With environmental justice, as with other liberal policies that seek to redress prior wrongs, conservatives claim that there is an unwarranted and selective focus on race. In Project 2025, Trump 1.0–era Environmental Protection Agency chief of staff Mandy Gunasekara proposed eliminating that department’s new Office of Environmental Justice and External Civil Rights, arguing that the initiatives would need to be reconsidered after the Supreme Court’s ruling on racial preferences in college admissions.

Most lawyers do not believe that this ruling influences the government’s ability to regulate, say, pollution. Veterans of the Biden administration said cases were never brought on the basis of race. But it would have been easy to get confused: One of the former president’s executive orders made the association explicit, noting, “Racism is a fundamental driver of environmental injustice.”

The conservative view that the feds had gone out on a limb with their environmental justice program was endorsed by a district court in Louisiana last year. Following a lawsuit from residents who live on the Mississippi River corridor of petrochemical facilities known as “Cancer Alley,” the EPA started an investigation of Louisiana’s permitting process. Siding with the state, the Trump-appointed judge wrote that “pollution does not discriminate” and that “if a decision maker has to consider race, to decide [on enforcement] it has indeed participated in racism.”

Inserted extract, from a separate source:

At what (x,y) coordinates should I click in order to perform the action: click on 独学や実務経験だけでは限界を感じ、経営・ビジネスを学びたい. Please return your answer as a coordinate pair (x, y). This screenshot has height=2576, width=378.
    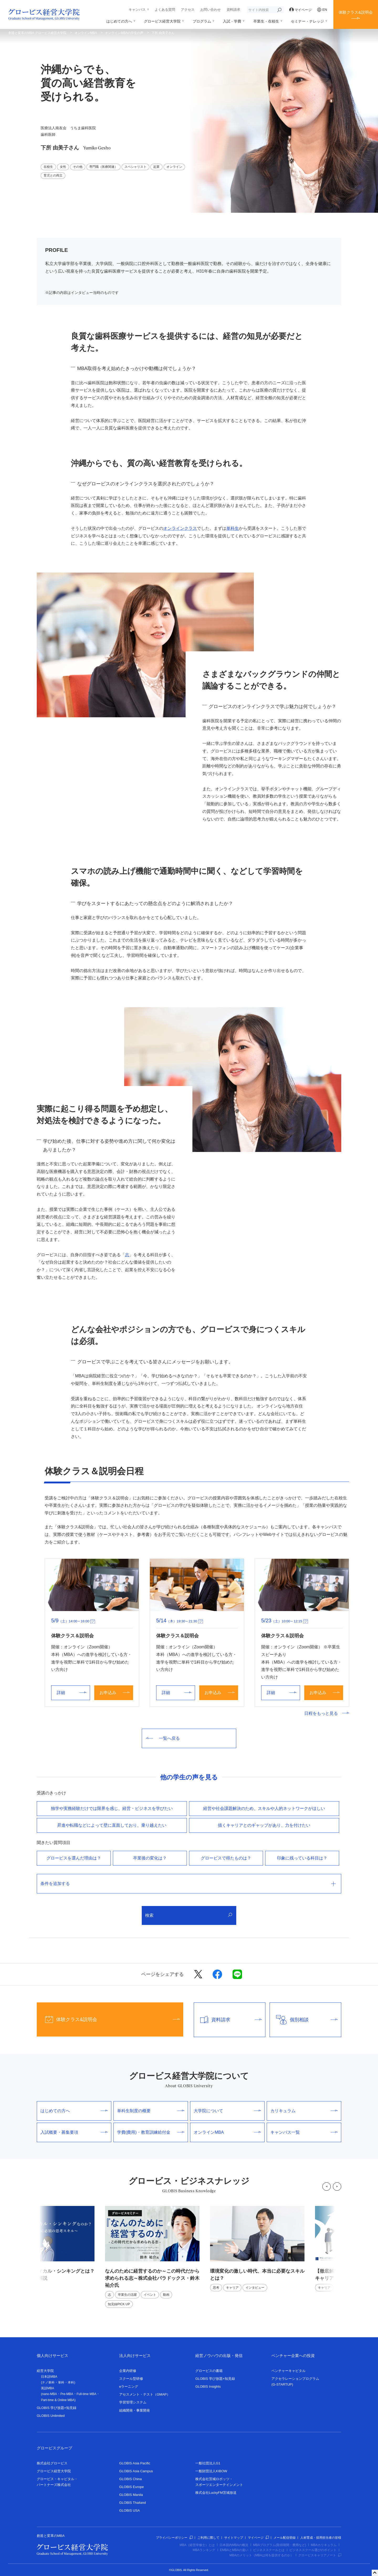
    Looking at the image, I should click on (112, 1808).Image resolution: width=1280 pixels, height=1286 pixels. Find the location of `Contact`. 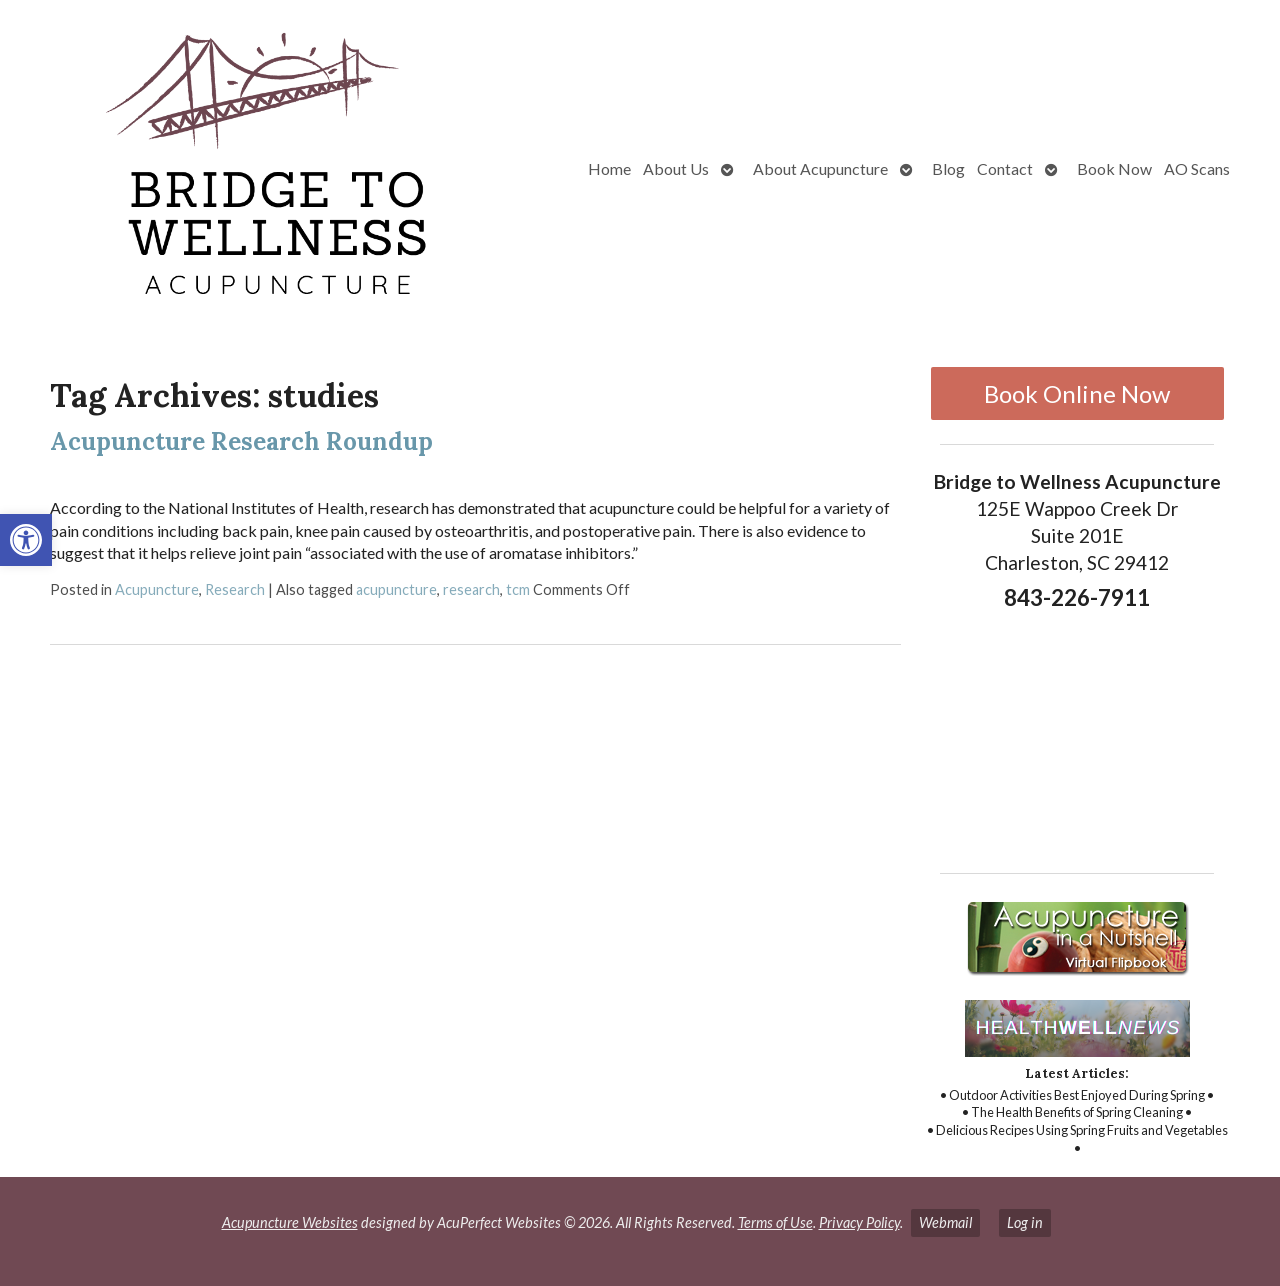

Contact is located at coordinates (1005, 168).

It’s a familiar refrain from conservatives when it comes to public policy from DEI to voting rights: The real racism is talking about race in the first place.

Robert Bullard, often considered the father of the environmental justice movement, told Inside Climate News last week that it made no sense for environmental justice to be thrown out with DEI. “It’s not the same,” Bullard said. “The right to breathe clean air, drink clean water and to have our food safe to eat and have our kids play on playgrounds that are not contaminated … that’s not DEI.” The government begs to differ.